Inflation fell back unexpectedly to just 2.5 per cent in March – the lowest rate in a year – casting doubt on the Bank of England raising interest rates again next month.

City of London analysts had expected a reading of 2.7 per cent for the annual change in the Consumer Price Index from the Office for National Statistics (ONS), equal to the reading in February.

The news sent the value of the pound down sharply to $1.4210, a decrease of 0.5 per cent on the day, as traders pulled back their bets on a May rate rise from the central bank.

The ONS said that the inflation rate had been pushed down by slower rises in the price of women’s clothing. There were also easing pressures on the price of alcohol and tobacco, although the ONS said this was partly down to the new timing of the chancellor’s annual budget.

Core inflation – which strips out volatile food and fuel prices – was 2.3 per cent, down from 2.4 per cent in February and lower than the 2.5 per cent analysts had pencilled in.

Lowest in a year

Inflation spiked sharply in 2017 mainly due to the impact of the slump in sterling in the immediate wake of the June 2016 Brexit vote. It peaked at 3.1 per cent in November 2017.

But analysts and traders had been expecting the Bank of England (BoE) to raise the cost of borrowing again next month in order to dampen what members of the Monetary Policy Committee (MPC) had identified as building inflationary pressures in the economy, following the first rate hike in a decade in November 2017.

The MPC had cited rising nominal wages as a key influence on its thinking about price pressures in the economy.

The ONS reported on Tuesday that average earning rose by 2.8 per cent year on year in the three months to February, equal to the rise recorded in January.

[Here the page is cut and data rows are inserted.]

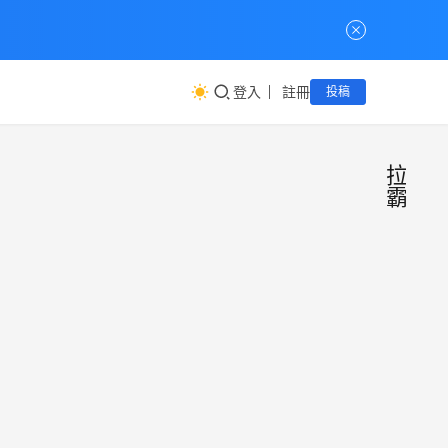
登入
註冊
投稿
拉
霸
拉霸
行
銷
銷工
工
具
正式
備受
架「
迎的
霸行
該工
慧同
商
工具
以趣
學」
小二
3 2 月,
正式
互動
免費
2026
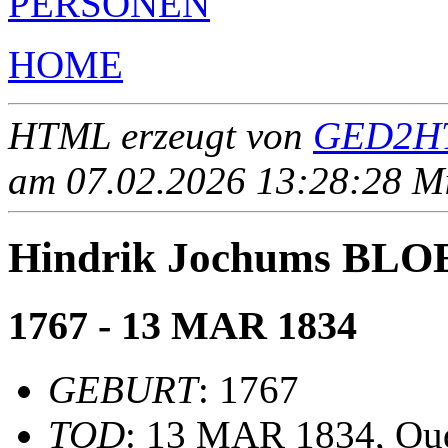
PERSONEN
HOME
HTML erzeugt von
GED2HT
am 07.02.2026 13:28:28 Mit
Hindrik Jochums BL
1767 - 13 MAR 1834
GEBURT
: 1767
TOD
: 13 MAR 1834, Ou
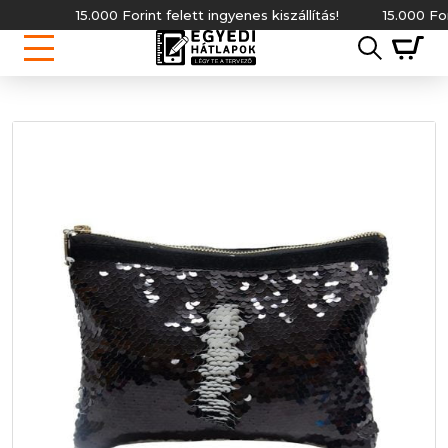
15.000 Forint felett ingyenes kiszállítás!
15.000 Forint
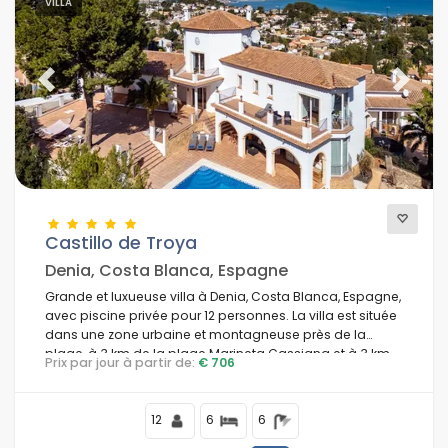
VILLA
Previous
Next
Castillo de Troya
Denia, Costa Blanca, Espagne
Grande et luxueuse villa à Denia, Costa Blanca, Espagne,
avec piscine privée pour 12 personnes. La villa est située
dans une zone urbaine et montagneuse près de la
plage, à 3 km de la plage Marineta Cassiana et à 3 km
Prix par jour à partir de:
€ 706
du centre-ville de Denia.
12
6
6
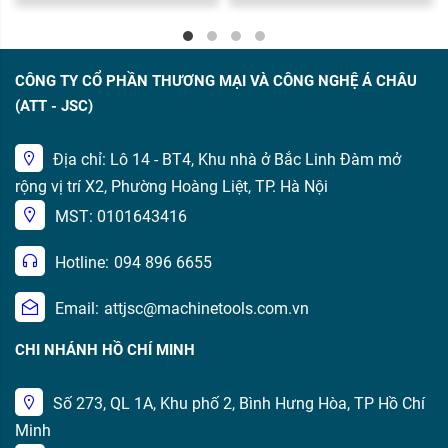
CÔNG TY CỔ PHẦN THƯƠNG MẠI VÀ CÔNG NGHỆ Á CHÂU
(ATT - JSC)
Địa chỉ: Lô 14 - BT4, Khu nhà ở Bắc Linh Đàm mở
rộng vị trí X2, Phường Hoàng Liệt, TP. Hà Nội
MST: 0101643416
Hotline:
094 896 6655
Email:
attjsc@machinetools.com.vn
CHI NHÁNH HỒ CHÍ MINH
Số 273, QL 1A, Khu phố 2, Bình Hưng Hòa, TP Hồ Chí
Minh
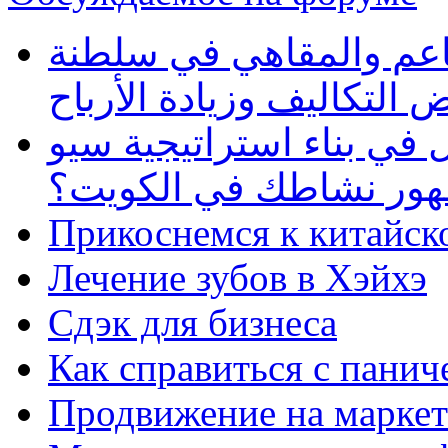
طاعم والمقاهي في سلطنة
 التكاليف وزيادة الأرباح
في بناء استراتيجية سيو
ظهور نشاطك في الكويت؟
Прикоснемся к китайск
Лечение зубов в Хэйхэ
Сдэк для бизнеса
Как справиться с панич
Продвижение на маркет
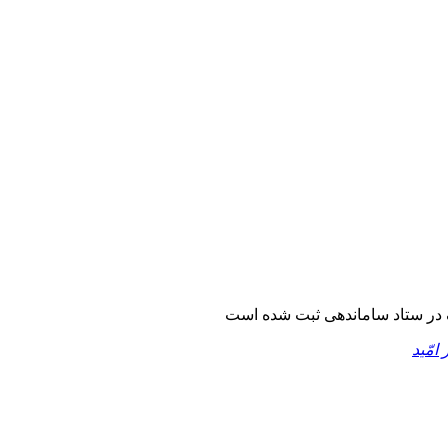
در ستاد ساماندهی ثبت شده است
 امّید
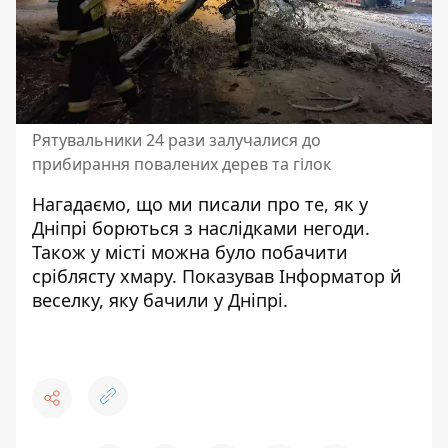
Рятувальники 24 рази залучалися до
прибирання повалених дерев та гілок
Нагадаємо, що ми писали про те, як у
Дніпрі
борються з наслідками негоди
.
Також у місті
можна було побачити
сріблясту хмару
. Показував Інформатор й
веселку, яку бачили у Дніпрі.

“The [BoE] had assumed inflation would be 2.8 per cent at this point, hence today’s reading of 2.5 represents a big undershoot. Even if the MPC does look through the low reading on this occasion and hike rates in May, this dilemma is likely to continue over the remainder of the year,” said Alan Clarke of Scotiabank.

Samuel Tombs of Pantheon said the case for a hike in the cost of borrowing was “greatly undermined” by the latest inflation reading.

“With inflation falling swiftly and GDP growth still weak, the MPC likely will conclude that it needs to increase the Bank of England interest rate by 0.25 per cent only once this year,” he said.